Creator Breakdown: Reversed, in-universe. The reason Jessica started writing her mysteries in the first place was to give herself an outlet to work through her grief over her husband's death.
Crossover: With Magnum, P.I.. The crossover episode was a two parter, with the first part on Magnum, P.I. and the second part was continued on the subsequent episode of Murder, She Wrote.
Law of Inverse Fertility: Jessica and her husband Frank were childless; in the pilot, when speaking to a potential new love interest (who later turns out to be the killer), she explains that "We were never blessed in that way," suggesting that they wanted children but couldn't have them for whatever reason.

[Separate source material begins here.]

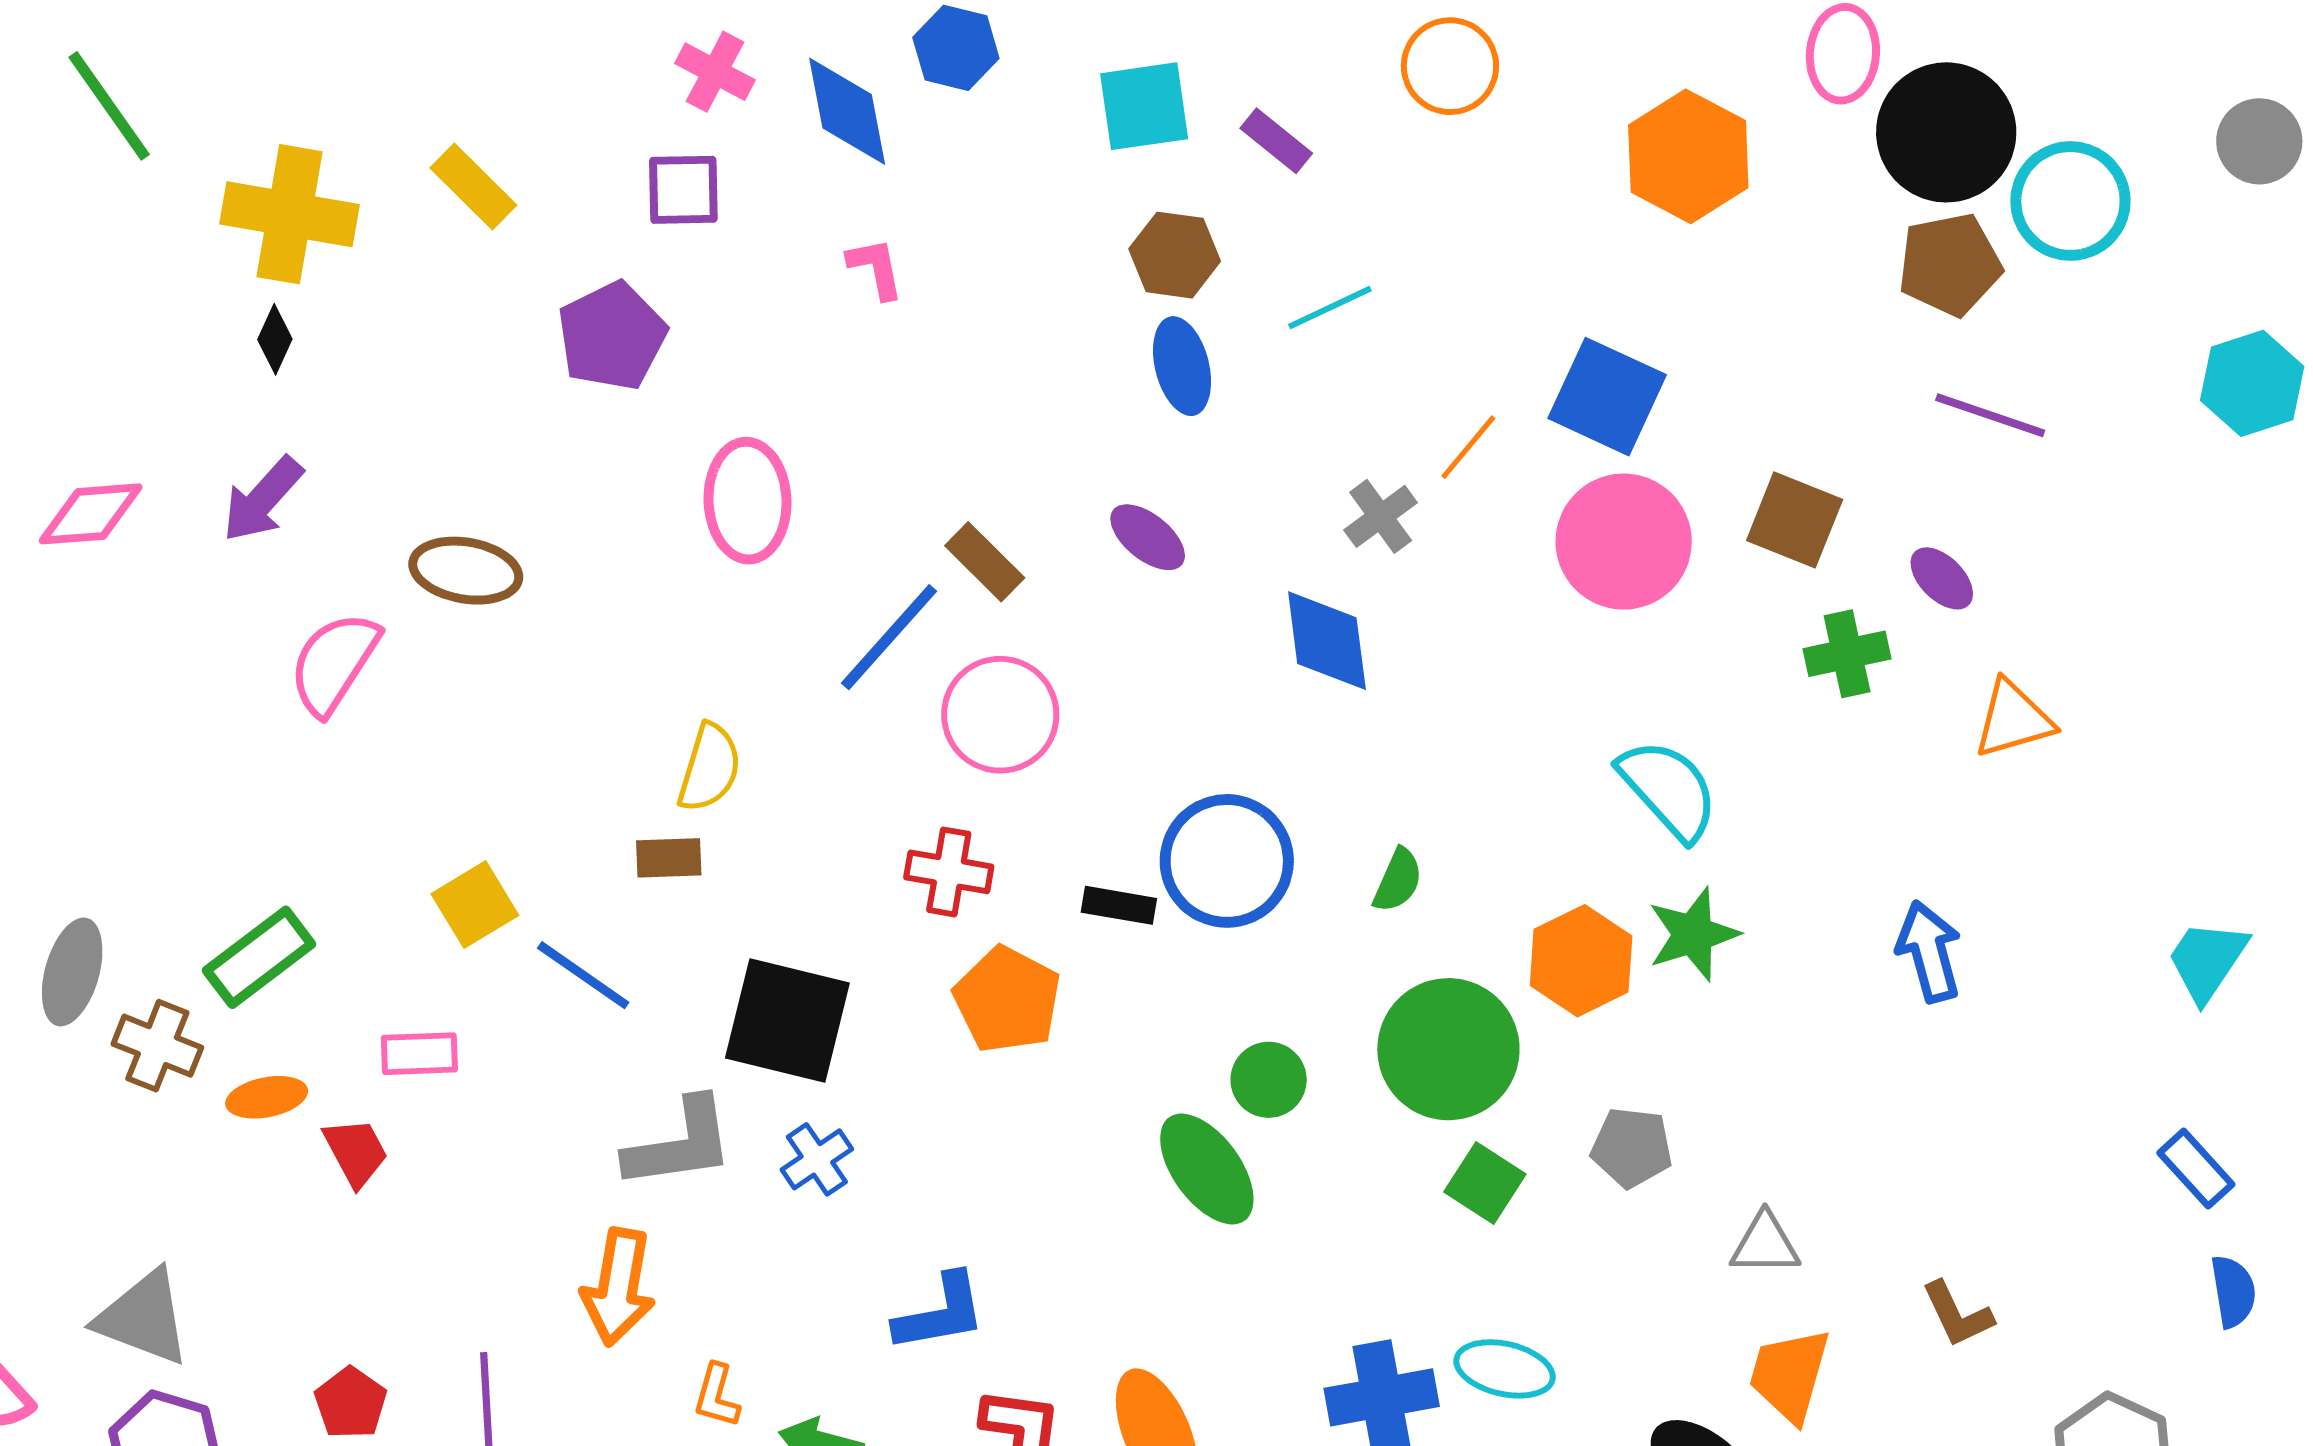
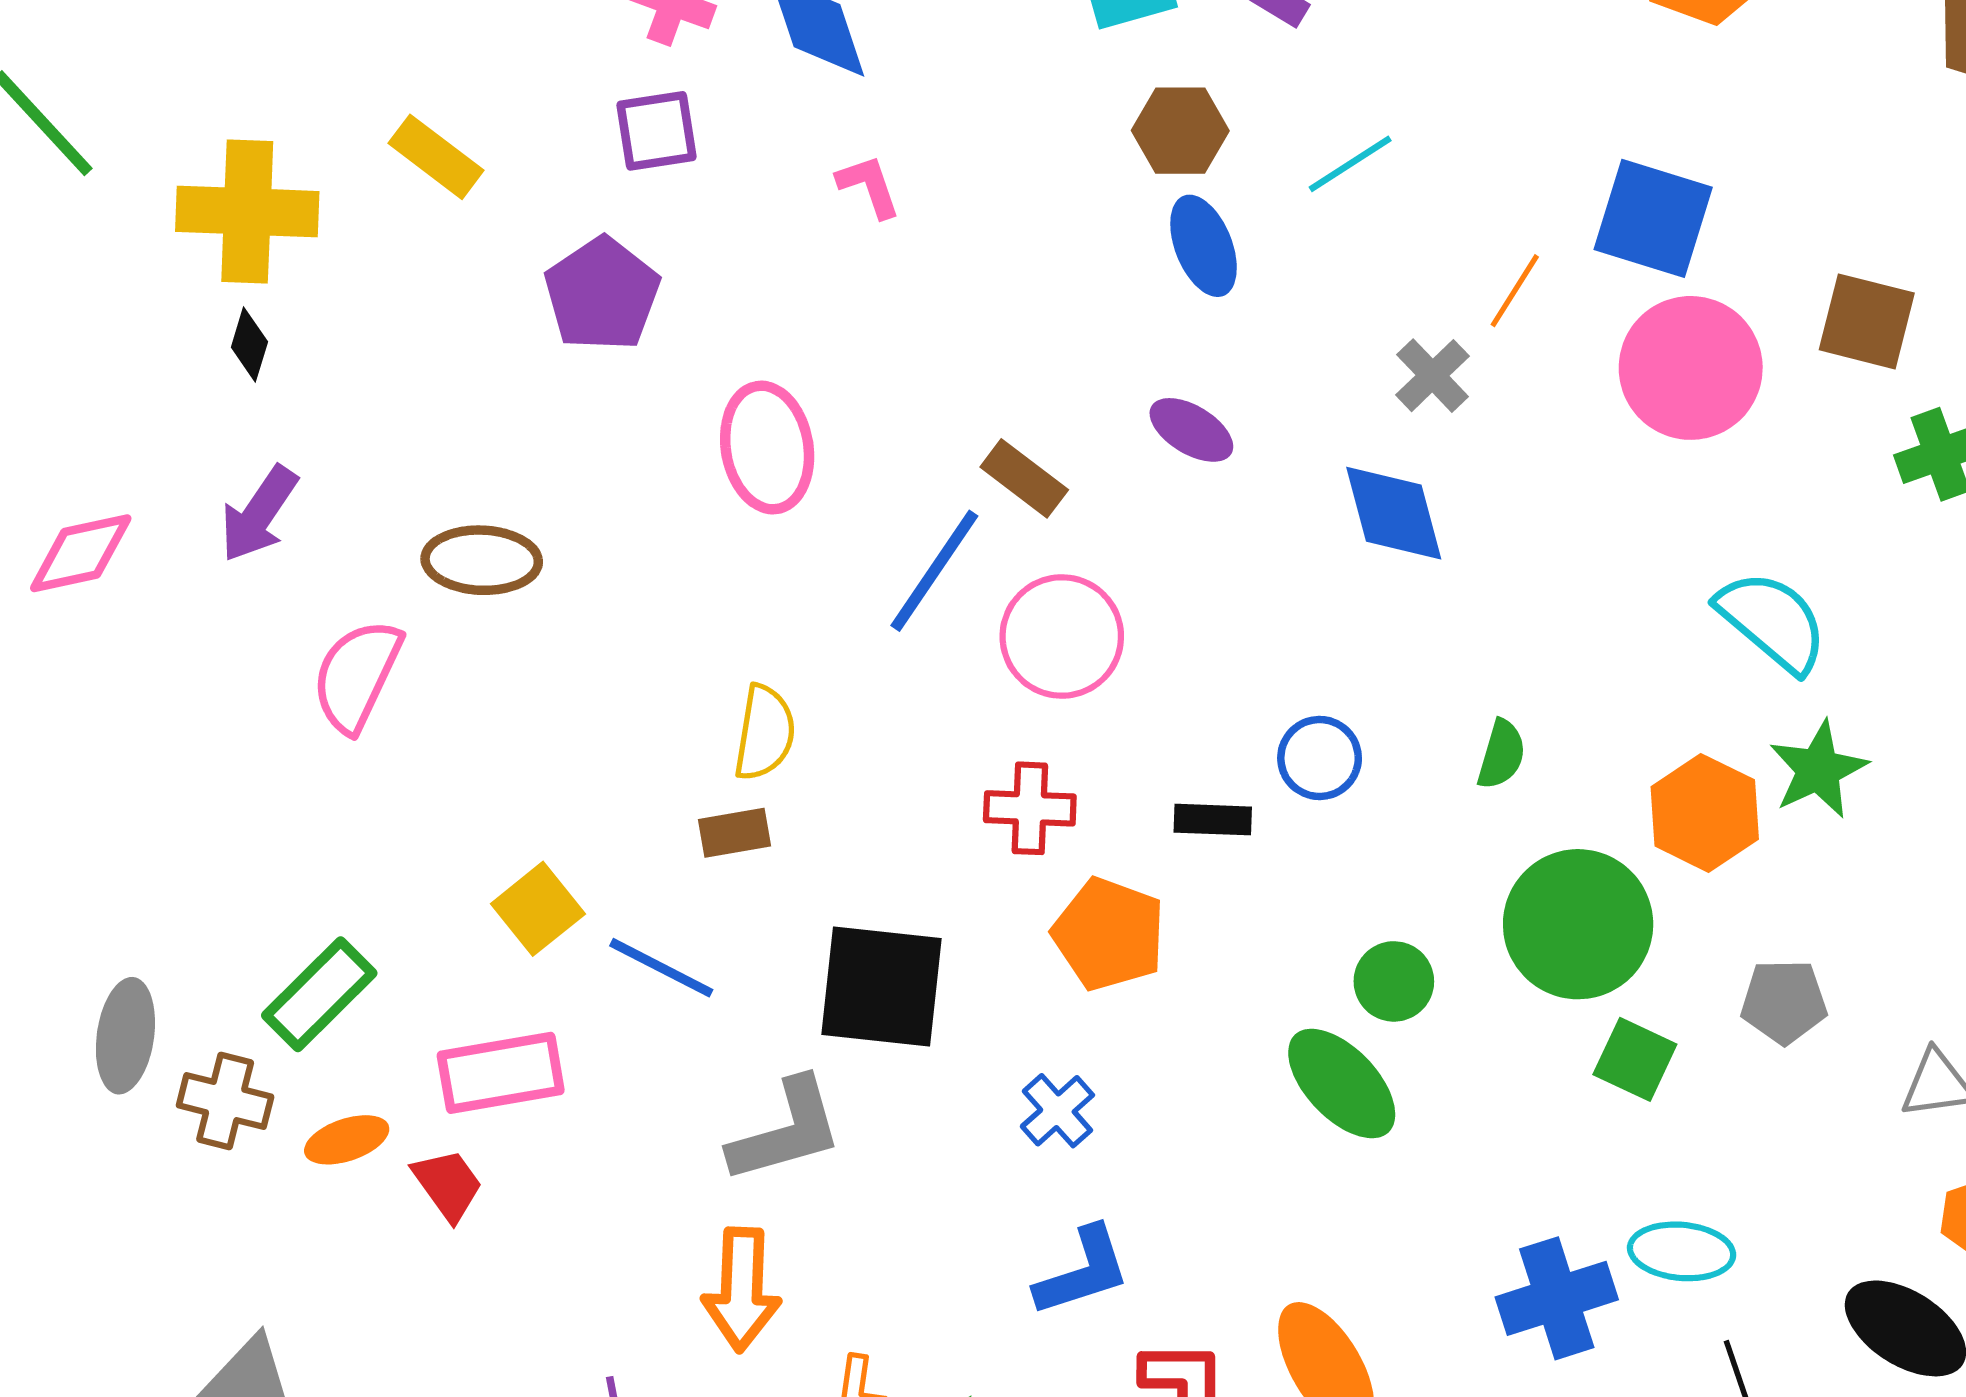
blue circle: (1227, 861) -> (1320, 758), size x0.6
pink rectangle: (419, 1054) -> (501, 1073), size x1.5
blue cross: (817, 1159) -> (1057, 1111), moved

Magazine Decay: In-Universe example: a publishing magnate buys up a literary magazine called Literary Lines and adds Maxim-esque pictorals of bikini-clad ladies. This doesn't sit well with Jessica, who is under contract to have her first short story published in the magazine.
Murder Mystery Magnet: People drop dead around Jessica everywhere she goes. Everywhere. It's creepy.
It's been calculated that Cabot Cove has a murder rate of 86 per 1000; by comparison, the most murderous city in the world, Caracas, has a murder rate of 1.1 per 1000. That's not counting the murders that happen outside Cabot Cove...
In some years, more people were murdered in Cabot Cove on the show than were murdered in the entire state of Maine in Real Life.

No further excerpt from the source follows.